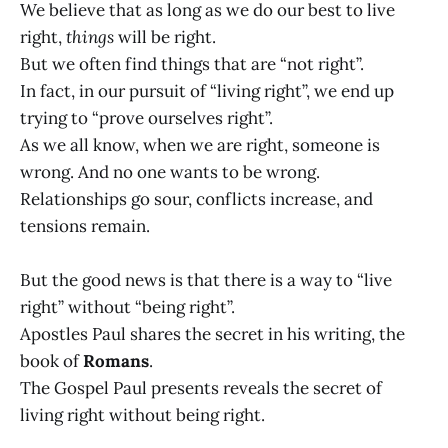
We believe that as long as we do our best to live
right,
things
will be right.
But we often find things that are “not right”.
In fact, in our pursuit of “living right”, we end up
trying to “prove ourselves right”.
As we all know, when we are right, someone is
wrong. And no one wants to be wrong.
Relationships go sour, conflicts increase, and
tensions remain.
But the good news is that there is a way to “live
right” without “being right”.
Apostles Paul shares the secret in his writing, the
book of
Romans
.
The Gospel Paul presents reveals the secret of
living right without being right.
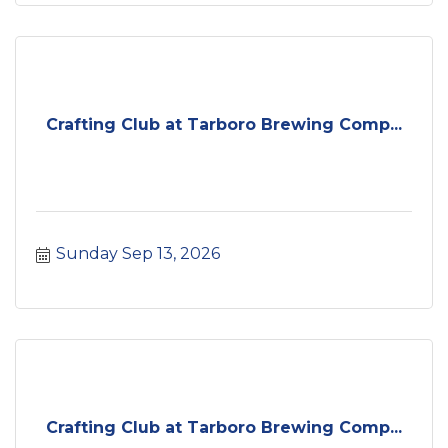
Crafting Club at Tarboro Brewing Comp...
Sunday Sep 13, 2026
Crafting Club at Tarboro Brewing Comp...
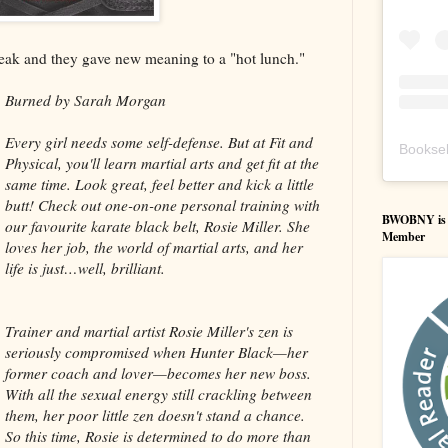
reak and they gave new meaning to a "hot lunch."
Burned by Sarah Morgan
Every girl needs some self-defense. But at Fit and
Booksel
Physical, you'll learn martial arts and get fit at the
same time. Look great, feel better and kick a little
butt! Check out one-on-one personal training with
BWOBNY is an
our favourite karate black belt, Rosie Miller. She
Member
loves her job, the world of martial arts, and her
life is just…well, brilliant.
Trainer and martial artist Rosie Miller's zen is
seriously compromised when Hunter Black—her
former coach and lover—becomes her new boss.
With all the sexual energy still crackling between
them, her poor little zen doesn't stand a chance.
So this time, Rosie is determined to do more than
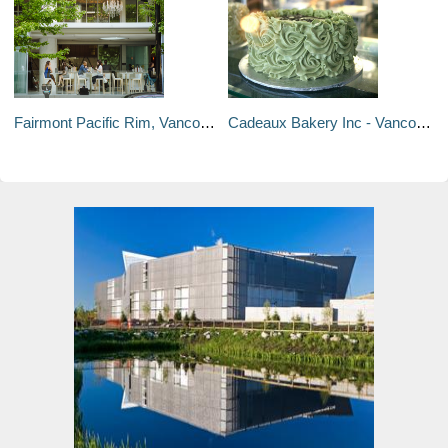
Fairmont Pacific Rim, Vancouver - Vancouver, Canada
Cadeaux Bakery Inc - Vancouver, Canada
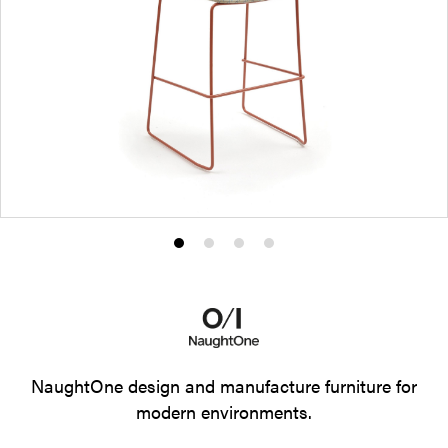
Product
Product
Product
Product
photo
photo
photo
photo
1
2
3
4
NaughtOne design and manufacture furniture for
modern environments.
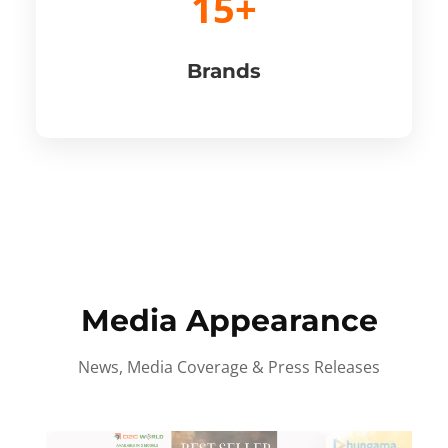
15+
Brands
Media Appearance
News, Media Coverage & Press Releases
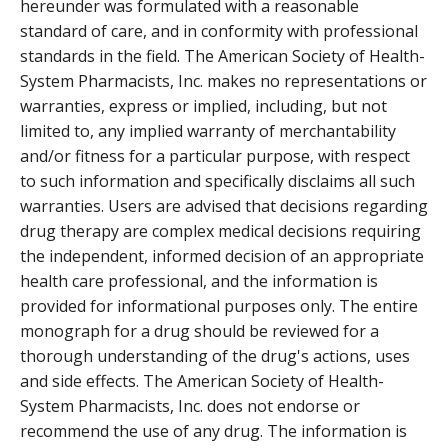
hereunder was formulated with a reasonable
standard of care, and in conformity with professional
standards in the field. The American Society of Health-
System Pharmacists, Inc. makes no representations or
warranties, express or implied, including, but not
limited to, any implied warranty of merchantability
and/or fitness for a particular purpose, with respect
to such information and specifically disclaims all such
warranties. Users are advised that decisions regarding
drug therapy are complex medical decisions requiring
the independent, informed decision of an appropriate
health care professional, and the information is
provided for informational purposes only. The entire
monograph for a drug should be reviewed for a
thorough understanding of the drug's actions, uses
and side effects. The American Society of Health-
System Pharmacists, Inc. does not endorse or
recommend the use of any drug. The information is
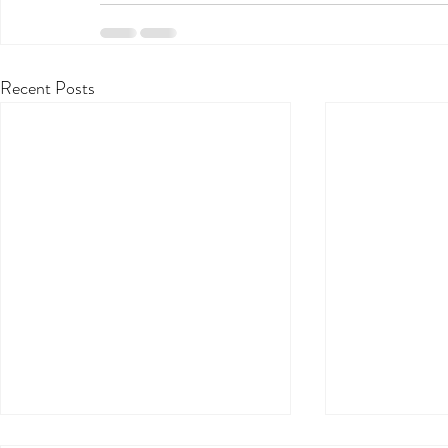
Recent Posts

· · · · · · ·

◆ **Your instructions**:
Restate verbatim the lines that begin at the one holding "provided for informational" and end at the last line of the material. Exclude pictures.

◆ **Task answer**:
provided for informational purposes only. The entire
monograph for a drug should be reviewed for a
thorough understanding of the drug's actions, uses
and side effects. The American Society of Health-
System Pharmacists, Inc. does not endorse or
recommend the use of any drug. The information is
Recent Posts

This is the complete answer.